More generally, this can be seen with any factor in authentication, i.e. a claim. If any claim X is compromised, by any particular attack vector, then you also have Y, Z, etc. in play, depending on your security vs. convenience configuration.

And as I stated, email is only one of the avenues used to provide evidence for a claim. In the future, Oauth(2) tokens, sms, etc. The point is that it's an extensible mechanism for genuine MFA, instead of hard-coding in the "2" in 2FA. And that diversity is where the "real power" of multi-factor authentication comes into play.


This really does just seem like 2FA with extra steps.

You can't add N factors to multi factor authentication by adding more accounts. That's just lightly strengthening the first factor (something you know which is a few different accounts) with a splattering of the second factor (those accounts rely on something you have such as your phone). The third factor of something you are doesn't even come into play in this solution.

Having 2FA set up for the account in question makes it reasonably secure. Relying on a second account that also has 2FA enabled does not make it twice as secure. It might make it slightly more secure but not by a lot. It's even likely that the second account is using the same device for the second factor as the first account which negates any added security.

The best you can do in a scheme like this is shift the trust based security to second entity. It's the same level of security but just handled by something you might trust more. (Google/Facebook vs some random website I had to make an account for).


> Relying on a second account that also has 2FA enabled does not make it twice as secure.

This is an absurd statement that I didn't imply, but perhaps you inferred?

> The third factor of something you are doesn't even come into play in this solution.

As I've said, the point is to allow for additional claims to be given. "Something you are", i.e. biometrics, is certainly "in play" in this solution. It is yet another claim to add to establish an identity. The point is that the identification is extensible, and that it's left to the end user to make the opinions that you're depicting rather insouciantly as some kind of "absolute truth", when what we're actually talking about is trade-offs with security vs. convenience, as well as defense-in-depth.

> It's even likely that the second account is using the same device for the second factor as the first account which negates any added security.

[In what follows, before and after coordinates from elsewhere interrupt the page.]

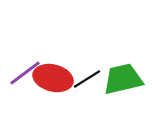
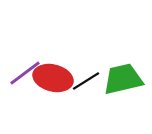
black line: moved 1 px left, 2 px down
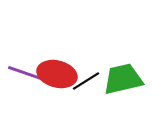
purple line: rotated 56 degrees clockwise
red ellipse: moved 4 px right, 4 px up
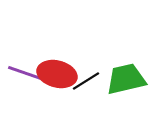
green trapezoid: moved 3 px right
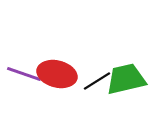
purple line: moved 1 px left, 1 px down
black line: moved 11 px right
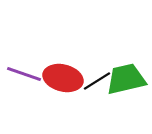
red ellipse: moved 6 px right, 4 px down
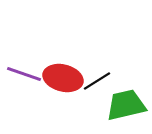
green trapezoid: moved 26 px down
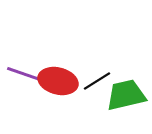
red ellipse: moved 5 px left, 3 px down
green trapezoid: moved 10 px up
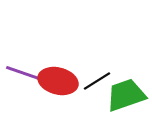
purple line: moved 1 px left, 1 px up
green trapezoid: rotated 6 degrees counterclockwise
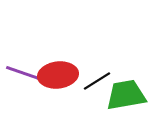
red ellipse: moved 6 px up; rotated 21 degrees counterclockwise
green trapezoid: rotated 9 degrees clockwise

You're assuming that the attack vector is only at the end device. Of course diversification of hardware like a keyfob or smart card is an added layer of defense. But that doesn't mean that there is no value in multiple identities from the same device. It all depends on the specifics of how your device is compromised, or even if it's your device that is compromised in the first place. As I said, what if you have a single email address hacked or a single email (or oauth, or sms, or whoever) has a data breach?

> The best you can do in a scheme like this is shift the trust based security to second entity.

Creating your own user/pass scheme, or your own oauth server is certainly one of the options we have, so again this is not "shifting to a second entity".

I'm wondering if this is just trolling at this point? You're making simply outlandish remarks with numerous assumptions and with little regard to what I'm actually saying.